= Madval =

Washerman community in Konkan region

Madval, sometimes also known as Dhobi, is a washerman community of Goa and rest of the Konkan. They claim to be Rajakas.The occupation of washermen is hereditary. The services of washermen are essential for the people of the urban as well as rural areas alike. They have their own localities which are sometimes gifted to them by the temples for the services they render and agriculture farmers.

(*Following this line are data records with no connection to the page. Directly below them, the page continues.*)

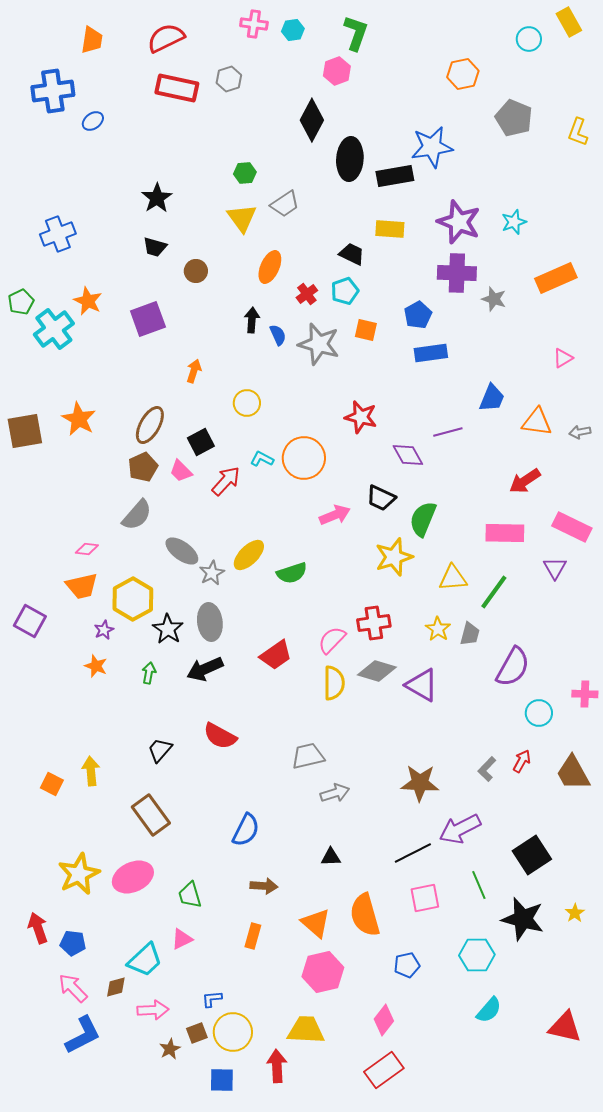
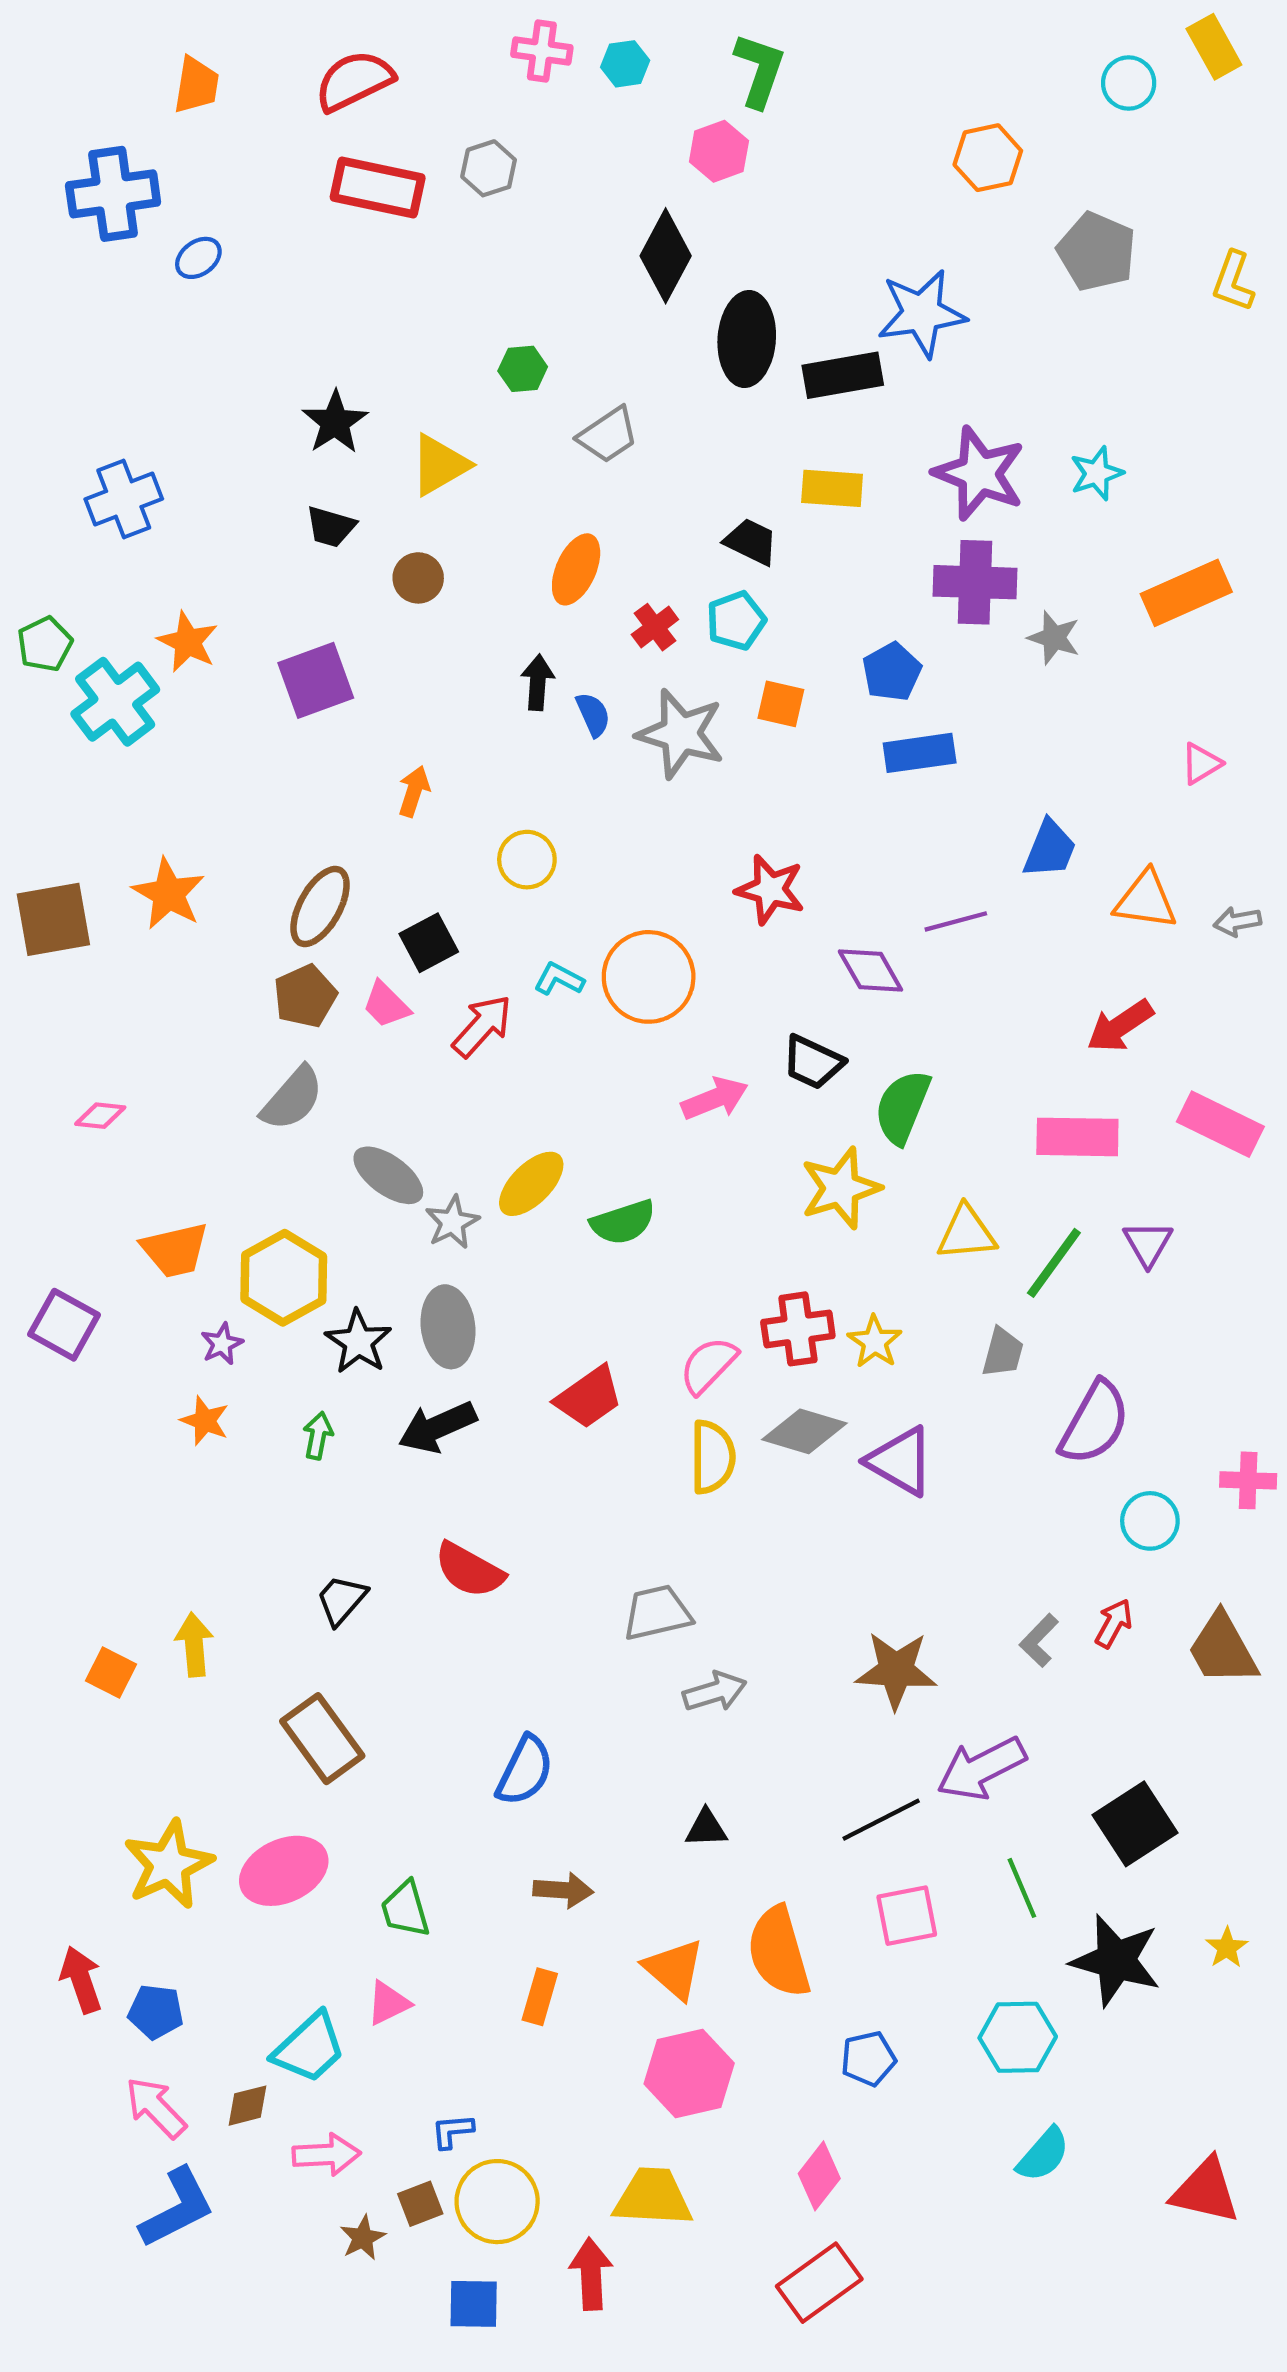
yellow triangle: (242, 218) -> (439, 465), moved, turned 36
pink diamond: (87, 549) -> (100, 1116), moved
purple triangle: (555, 568) -> (1148, 1244), moved
yellow star: (438, 629) -> (875, 1342), moved

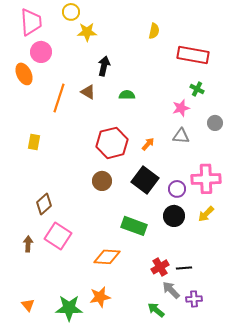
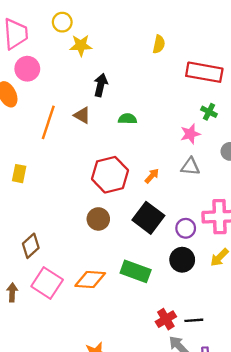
orange diamond: (107, 257) -> (90, 280), moved

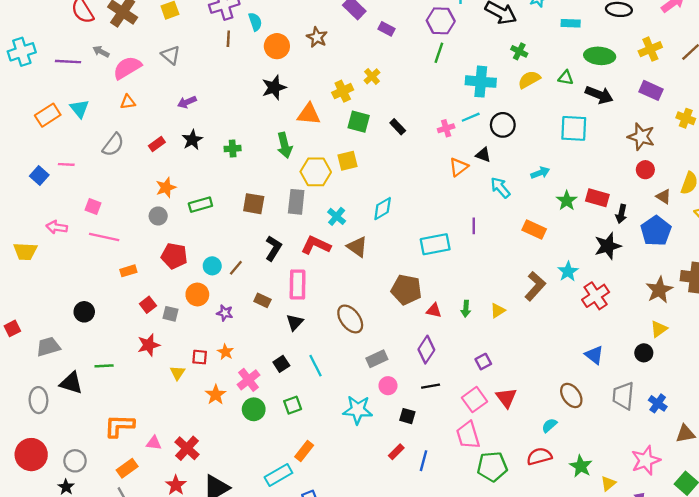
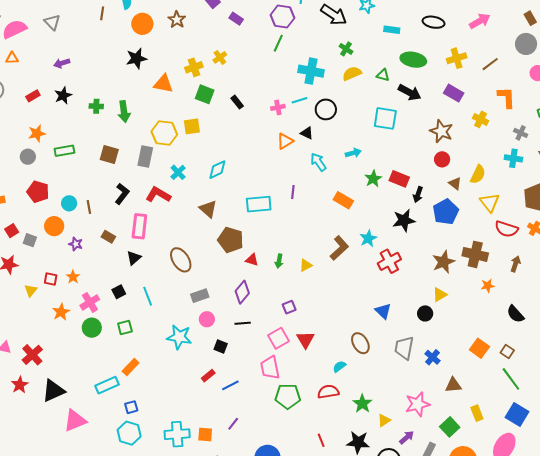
green arrow: (285, 145) -> (124, 112), moved
brown triangle: (357, 247) -> (208, 209), moved
brown line: (236, 268) -> (89, 207), turned -56
blue line: (424, 461) -> (230, 385), turned 42

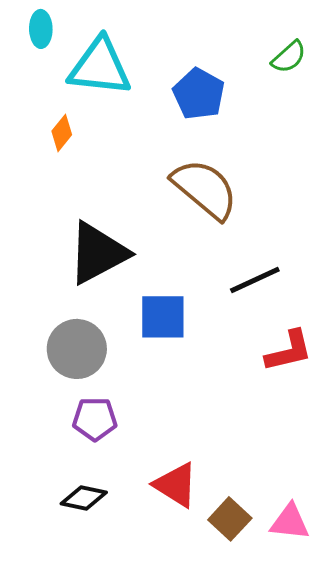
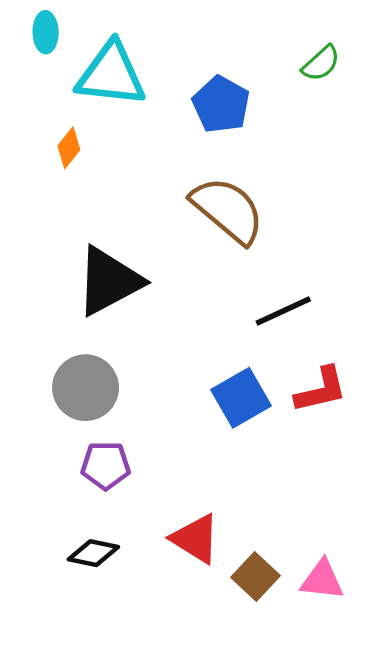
blue square: (163, 317) -> (241, 398), moved, turned -30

Maddval refers to a traditional community life and cultural practices observed in the Mahad region of the Konkan in western India. The traditions reflect a blend of Hindu and Muslim influences, with both groups living in close association.

==Daily life and traditions==
The people of Mahad are described as leading a simple and content lifestyle. They value honesty and place importance on community harmony. Folk songs known as barya barop are sung in rhythm with swords and shields. Village leadership is associated with a figure called the mahalkar. Marriage customs are modest, with ceremonies involving a bhak (feast) and devan (worship). Newly married couples are often given a house, and the mahalkar plays an active role in the process. Festivals are occasions for communal gathering, including the Diwali dance known as Halkhakkol. Local religious life also includes the worship of the deity mahaddevakka.

==Social structure==
The community includes a variety of castes and sub-castes such as Dholak, Chandkar, and Lingayat, each with distinct occupational associations. Despite caste divisions, social relations among the groups are generally cooperative. Communal feasts are a notable practice, where people from different backgrounds share food and resources.

==Religious practices==
The religious life of the community is marked by devotion to multiple deities. These include Bahiroba, Khandoba, Mhasoba, Bhavani, and other village deities (gramdevatas). Worship involves rituals such as ghadyacha and paydhach. Sacred spaces like devghar (temples) and devraan (sacred groves) are constructed and maintained by the community. Traditions such as halka hakkol are also associated with local religious observances.

==Community values==
The people of Mahad are noted for their hospitality and willingness to assist others. Festivals and religious observances often reinforce this communal spirit. The traditions of Maddval thus highlight cooperation, shared resources, and respect for longstanding customs.